At that stage it was believed that fewer than 140,000 DNA
profiles on NDNAD related to people (of all ages) who had not been charged or
cautioned; however, a series of answers to parliamentary questions in December
2006 showed that this figure was a serious underestimate. Over 0.5 million
entries on NDNAD did not have a corresponding entry on the Police National
Computer, and a further 0.6 million entries related to:
At our request, Grant Shapps tabled questions to establish
how many profiles on NDNAD related to under-18s who had not been (a) charged
with an offence (b) convicted of an offence. The Home Office declined to answer
the questions on the grounds that:
We have discussed the matter with the Children’s
Commissioners for England and Wales, and understand that it is being pursued
with the Home Office.
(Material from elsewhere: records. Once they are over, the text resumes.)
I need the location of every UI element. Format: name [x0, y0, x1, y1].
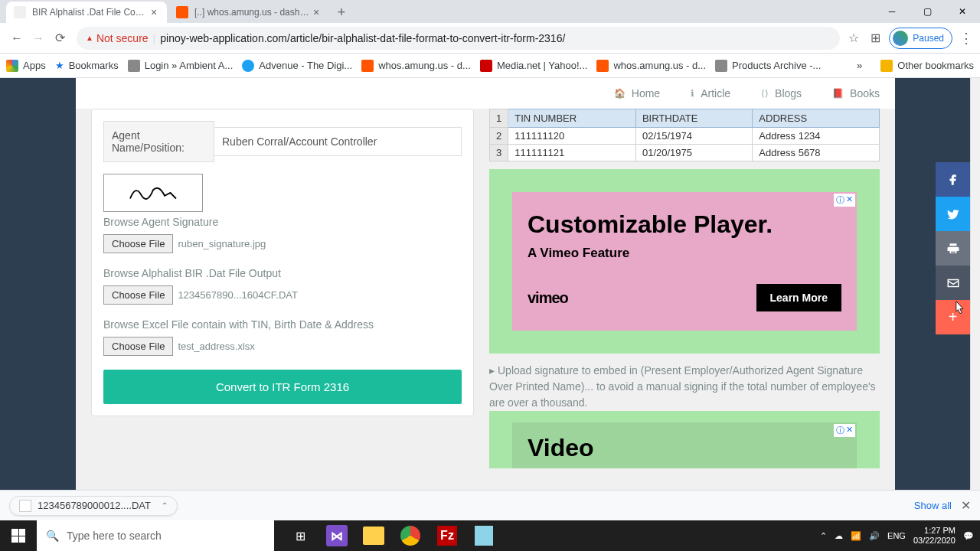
avatar [893, 31, 908, 46]
row-number: 1 [490, 109, 508, 128]
notifications-icon[interactable]: 💬 [963, 531, 974, 541]
ad-slot-1: ⓘ✕ Customizable Player. A Vimeo Feature … [489, 169, 880, 354]
bookmark-item[interactable]: whos.amung.us - d... [361, 60, 471, 72]
code-icon: ⟨⟩ [761, 88, 769, 99]
bookmark-item[interactable]: Products Archive -... [715, 60, 821, 72]
download-item[interactable]: 123456789000012....DAT ⌃ [9, 496, 178, 516]
task-view-button[interactable]: ⊞ [282, 520, 318, 551]
sidebar-left [0, 78, 76, 490]
upload-note: ▸Upload signature to embed in (Present E… [489, 363, 880, 411]
ad-close-icon[interactable]: ⓘ✕ [834, 424, 855, 437]
browser-toolbar: ← → ⟳ Not secure | pinoy-web-application… [0, 23, 980, 54]
bookmarks-folder[interactable]: ★ Bookmarks [55, 60, 119, 71]
col-header: ADDRESS [753, 109, 880, 128]
browser-tab-1[interactable]: BIR Alphalist .Dat File Conversion × [6, 2, 167, 23]
network-icon[interactable]: 📶 [851, 531, 861, 541]
signature-preview [103, 174, 203, 212]
agent-name-input[interactable] [214, 127, 462, 156]
share-facebook-button[interactable] [936, 162, 970, 197]
taskbar-search[interactable]: 🔍 Type here to search [37, 520, 274, 551]
windows-taskbar: 🔍 Type here to search ⊞ ⋈ Fz ⌃ ☁ 📶 🔊 ENG… [0, 520, 980, 551]
xls-filename: test_address.xlsx [178, 341, 254, 352]
share-email-button[interactable] [936, 266, 970, 300]
taskbar-app-notepad[interactable] [466, 520, 502, 551]
url-text: pinoy-web-application.com/article/bir-al… [160, 32, 565, 44]
browser-tab-2[interactable]: [..] whos.amung.us - dashboard × [168, 2, 329, 23]
bookmark-item[interactable]: Advenue - The Digi... [242, 60, 352, 72]
table-row: 3 111111121 01/20/1975 Address 5678 [490, 145, 880, 161]
extension-icon[interactable]: ⊞ [867, 31, 883, 46]
taskbar-app-vs[interactable]: ⋈ [318, 520, 355, 551]
chevron-up-icon[interactable]: ⌃ [162, 501, 168, 510]
nav-article[interactable]: ℹArticle [691, 87, 730, 99]
page-viewport: + 🏠Home ℹArticle ⟨⟩Blogs 📕Books Agent Na… [0, 78, 980, 490]
book-icon: 📕 [832, 88, 844, 99]
reload-button[interactable]: ⟳ [49, 28, 70, 49]
chevron-icon[interactable]: » [857, 60, 862, 71]
favicon-icon [715, 60, 727, 72]
file-icon [19, 500, 31, 512]
bookmark-item[interactable]: Media.net | Yahoo!... [480, 60, 588, 72]
forward-button[interactable]: → [28, 28, 49, 49]
bookmark-item[interactable]: whos.amung.us - d... [596, 60, 706, 72]
scrollbar[interactable] [970, 78, 980, 490]
ad-title: Customizable Player. [528, 211, 841, 238]
taskbar-app-chrome[interactable] [392, 520, 429, 551]
new-tab-button[interactable]: + [331, 2, 352, 23]
nav-blogs[interactable]: ⟨⟩Blogs [761, 87, 802, 99]
back-button[interactable]: ← [6, 28, 28, 49]
onedrive-icon[interactable]: ☁ [835, 531, 843, 541]
close-icon[interactable]: ✕ [961, 498, 971, 513]
close-window-button[interactable]: ✕ [945, 0, 980, 23]
nav-books[interactable]: 📕Books [832, 87, 880, 99]
dat-label: Browse Alphalist BIR .Dat File Output [103, 267, 462, 279]
favicon-icon [596, 60, 609, 72]
choose-signature-button[interactable]: Choose File [103, 234, 173, 253]
search-icon: 🔍 [46, 530, 59, 542]
taskbar-clock[interactable]: 1:27 PM 03/22/2020 [913, 526, 956, 546]
sidebar-right: + [895, 78, 970, 490]
address-bar[interactable]: Not secure | pinoy-web-application.com/a… [77, 27, 840, 50]
nav-home[interactable]: 🏠Home [614, 87, 660, 99]
profile-button[interactable]: Paused [889, 28, 952, 49]
language-indicator[interactable]: ENG [887, 531, 906, 540]
favicon-icon [242, 60, 254, 72]
share-print-button[interactable] [936, 231, 970, 266]
ad-title: Video [528, 434, 841, 462]
close-icon[interactable]: × [149, 7, 159, 18]
show-all-downloads[interactable]: Show all [914, 500, 952, 511]
share-twitter-button[interactable] [936, 197, 970, 231]
excel-preview-table: 1 TIN NUMBER BIRTHDATE ADDRESS 2 1111111… [489, 109, 880, 161]
ad-slot-2: ⓘ✕ Video [489, 411, 880, 468]
other-bookmarks[interactable]: Other bookmarks [880, 60, 974, 72]
taskbar-app-explorer[interactable] [355, 520, 392, 551]
maximize-button[interactable]: ▢ [910, 0, 945, 23]
apps-icon [6, 60, 18, 72]
table-row: 2 111111120 02/15/1974 Address 1234 [490, 128, 880, 145]
choose-xls-button[interactable]: Choose File [103, 337, 173, 356]
system-tray[interactable]: ⌃ ☁ 📶 🔊 ENG 1:27 PM 03/22/2020 💬 [820, 526, 980, 546]
favicon-icon [128, 60, 140, 72]
download-filename: 123456789000012....DAT [38, 500, 151, 511]
menu-icon[interactable]: ⋮ [959, 30, 974, 47]
minimize-button[interactable]: ─ [874, 0, 910, 23]
start-button[interactable] [0, 520, 37, 551]
taskbar-app-filezilla[interactable]: Fz [429, 520, 466, 551]
volume-icon[interactable]: 🔊 [869, 531, 880, 541]
close-icon[interactable]: × [311, 7, 322, 18]
convert-button[interactable]: Convert to ITR Form 2316 [103, 370, 462, 404]
tab-favicon [14, 6, 26, 18]
choose-dat-button[interactable]: Choose File [103, 285, 173, 305]
bookmarks-bar: Apps ★ Bookmarks Login » Ambient A... Ad… [0, 54, 980, 78]
profile-status: Paused [913, 33, 944, 44]
tray-chevron-icon[interactable]: ⌃ [820, 531, 827, 541]
signature-label: Browse Agent Signature [103, 216, 462, 228]
ad-cta-button[interactable]: Learn More [756, 284, 841, 311]
favicon-icon [361, 60, 374, 72]
conversion-form: Agent Name/Position: Browse Agent Signat… [91, 109, 474, 416]
ad-close-icon[interactable]: ⓘ✕ [834, 194, 855, 207]
bookmark-item[interactable]: Login » Ambient A... [128, 60, 234, 72]
apps-button[interactable]: Apps [6, 60, 46, 72]
browser-titlebar: BIR Alphalist .Dat File Conversion × [..… [0, 0, 980, 23]
bookmark-star-icon[interactable]: ☆ [846, 31, 861, 46]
We still have no reliable figures for the number of
unconvicted young people on NDNAD, but on the basis of the Home Office figures
for juvenile arrests and disposals in 2004 and 2005, we believe that it is
likely to be considerably higher than 24,000.
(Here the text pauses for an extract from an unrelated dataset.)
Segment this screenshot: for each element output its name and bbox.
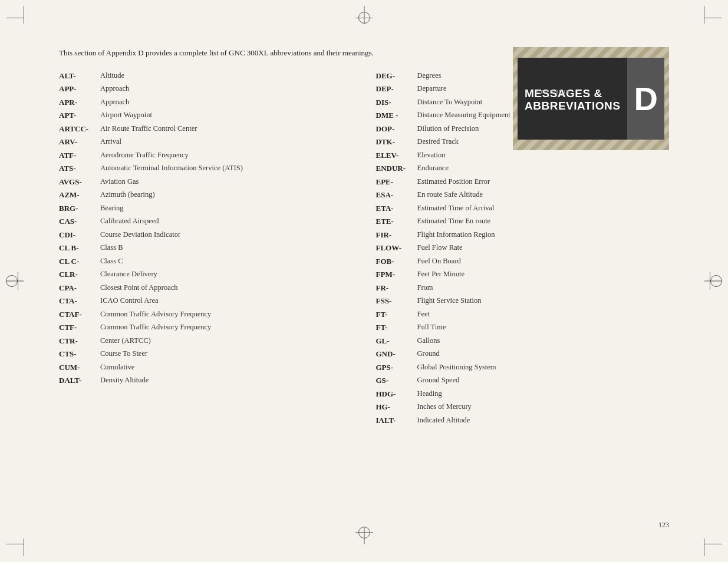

Arrests and disposals: 10-17-year-olds 2005
Final arrest data will be published later in 2007, but
provisional figures indicate that 348,000 (or 24%) of all arrests in 2005 were
of 10-17s.
118,900 10-17s received reprimands (69%) or final
warnings (31%)
96,300 were convicted in the courts
Thus in total there were 215,200 disposals, and 132,800
arrests did not lead to any disposal.
The 2004 figures are remarkably similar to the 2005 figures
above, when 330,800 arrests led to 195,500 disposals. 135,300 arrests did not
lead to disposal.
We hope that these statistics explain our doubts about the
original figure cited as 24,000, and our concern that recent, accurate figures
have not yet been made available by the Home Office.
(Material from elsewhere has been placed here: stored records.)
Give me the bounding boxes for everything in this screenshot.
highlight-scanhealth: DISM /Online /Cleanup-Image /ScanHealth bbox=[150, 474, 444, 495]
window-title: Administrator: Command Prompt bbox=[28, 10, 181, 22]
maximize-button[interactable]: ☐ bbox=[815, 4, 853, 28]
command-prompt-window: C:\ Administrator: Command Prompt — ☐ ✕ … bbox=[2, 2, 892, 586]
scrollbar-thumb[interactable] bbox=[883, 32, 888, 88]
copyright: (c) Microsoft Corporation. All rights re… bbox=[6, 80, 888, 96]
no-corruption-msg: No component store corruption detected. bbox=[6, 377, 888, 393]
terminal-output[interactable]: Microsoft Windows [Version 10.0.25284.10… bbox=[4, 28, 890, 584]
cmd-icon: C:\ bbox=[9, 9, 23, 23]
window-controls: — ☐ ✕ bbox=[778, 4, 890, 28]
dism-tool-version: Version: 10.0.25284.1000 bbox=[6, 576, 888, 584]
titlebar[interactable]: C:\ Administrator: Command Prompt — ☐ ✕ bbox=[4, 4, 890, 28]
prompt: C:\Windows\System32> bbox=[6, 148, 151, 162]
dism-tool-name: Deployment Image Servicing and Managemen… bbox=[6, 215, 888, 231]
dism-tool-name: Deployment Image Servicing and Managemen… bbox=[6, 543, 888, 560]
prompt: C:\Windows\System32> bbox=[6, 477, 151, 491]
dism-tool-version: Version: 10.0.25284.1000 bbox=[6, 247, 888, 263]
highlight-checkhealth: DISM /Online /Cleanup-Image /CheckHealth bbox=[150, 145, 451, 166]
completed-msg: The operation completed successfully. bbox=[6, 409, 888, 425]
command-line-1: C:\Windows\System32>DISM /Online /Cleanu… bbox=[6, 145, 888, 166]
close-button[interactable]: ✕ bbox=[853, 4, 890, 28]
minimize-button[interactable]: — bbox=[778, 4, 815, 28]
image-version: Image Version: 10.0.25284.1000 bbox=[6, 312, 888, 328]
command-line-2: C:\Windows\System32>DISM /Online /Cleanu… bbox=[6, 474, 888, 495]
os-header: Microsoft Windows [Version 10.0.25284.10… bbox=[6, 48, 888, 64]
We believe that it is entirely wrong to retain the DNA of
children and young people who have not had any action taken against them, or who
have been acquitted by a court.
If a young person’s DNA is found at a crime scene and matched
to an entry on NDNAD, the onus is then upon that young person to provide
justification. Although this is equally true of adults, developments in
information-sharing about under-18s aggravate the possibility of injustice, as
we will set out below.
Reprimands and Final Warnings
The purpose of the reprimand/final warning scheme is to
prevent young people from entering the youth justice system for low-level, often
first, offences. The scheme is administered by the police at the police station
and is not a finding of guilt in law. There must be some evidence linking the
young person to the offence, and they must admit guilt. However, there remains a
danger that s/he may make admissions, or waive the right to legal advice that
could indicate a valid defence, because s/he is anxious to get the matter dealt
with swiftly.
A growing body of research demonstrates the importance of
keeping children out of the youth justice system for all but the most serious
offences. The most significant study, ‘Youth Transitions and Crime’, has found
that the greater the involvement a young person has with youth justice, the less
likely it is that s/he will have spontaneously stopped offending by the age of
17. The researchers believe that the principal reasons for this are that (a) a
young person in regular contact with the police and youth justice system
develops a criminal self-identity and (b) the police tend to target those young
people already known to them.
In our view, taking and retaining the DNA samples of 10-17s
who receive reprimands and final warnings defeats the purpose of the scheme
because it increases the likelihood of further contact with the police and risks
‘locking in’ young people to the criminal justice system, rather than providing
them with an opportunity to change their behaviour before they are faced with
more serious consequences.
Information-sharing and ‘prediction’ of criminality
There is a growing belief within government, youth justice
and social care agencies that certain factors in a child’s life are predictive
of future criminal offending, and that it is possible to ‘target’ such children
from a young age – possibly from before birth.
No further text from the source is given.